“Tutto ciò che si muove in direzione di un superamento della frammentazione, dell’arroccamento su posizioni di mera difesa corporativa e della rimessa al centro dei temi della gestione non può che essere salutato come positivo”, commenta in una nota la Confederazione Cacciatori Toscani, che però non manca di far notare alcune contraddizioni.
Anzitutto rispetto a quella che è sempre stata la mission della Libera Caccia “Libera caccia in libero territorio”. “Un approccio che – scrive CCT - si è articolato nel tempo in posizioni fortemente critiche nei confronti di una normativa che l’Arci Caccia avrebbe voluto ancora più cogente nel legare il cacciatore al territorio”.

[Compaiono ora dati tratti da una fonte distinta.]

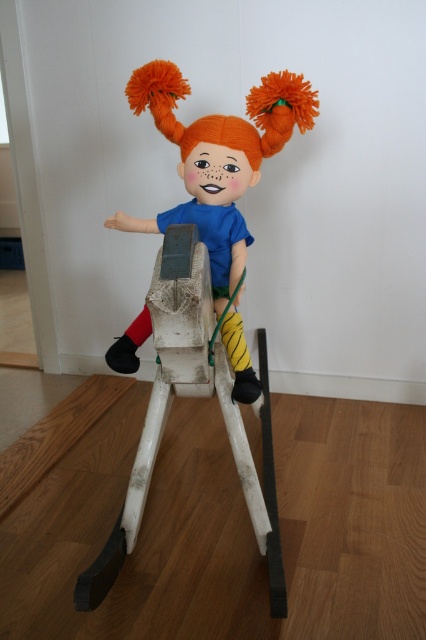 Question: Does knitted orange doll at center appear under white matte wooden rocking horse at center?

Choices:
 (A) no
 (B) yes

Answer: (A)

Question: Can you confirm if knitted orange doll at center is positioned below white matte wooden rocking horse at center?

Choices:
 (A) yes
 (B) no

Answer: (B)

Question: Is knitted orange doll at center below white matte wooden rocking horse at center?

Choices:
 (A) no
 (B) yes

Answer: (A) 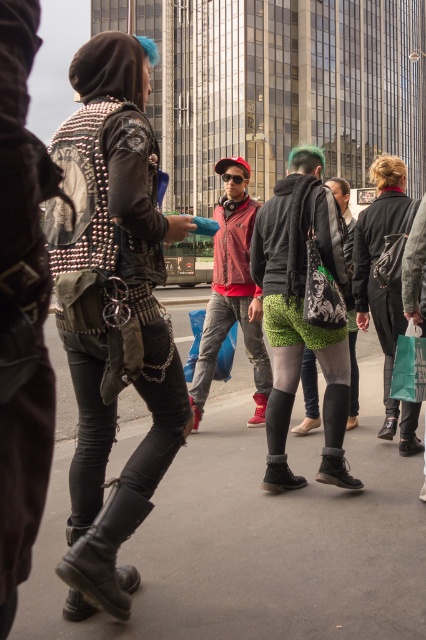 Who is higher up, green matte shopping bag at lower right or blue plastic bag at center?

Altra apparente contraddizione: la piena attuazione della legge Obbiettivo per la CCT mal si sposa con le tante assemblee, per molte delle quali la Libera Caccia ha rivendicato la paternità, che hanno preso di mira proprio quella legge. Legge che, evidenzia la Confederazione, resta per altro uno dei punti di maggiore criticità e di contenzioso con la Regione Toscana da parte della CCT. Questo passaggio secondo CCT richiede qualche spiegazione.
“Il patto tra Arci Caccia e Libera Caccia toscane (con la benedizione dei rispettivi gruppi dirigenti nazionali, della CIA e della Regione) dà una spiegazione politica vera della fuoriuscita dell’Arci Caccia dalla CCT e dalla Fenaveri, dettata dal desiderio di dar vita ad un polo alternativo ai processi unitari già in corso sul piano nazionale e regionale. La CCT resta convinta che l’ineludibile obiettivo dell’unità del mondo venatorio debba compiersi seguendo logiche inclusive e capaci di far sintesi organica delle diverse storie. Ecco perché i firmatari del protocollo sono attesi adesso alla prova dei fatti. Con interesse vero, senza demagogia”.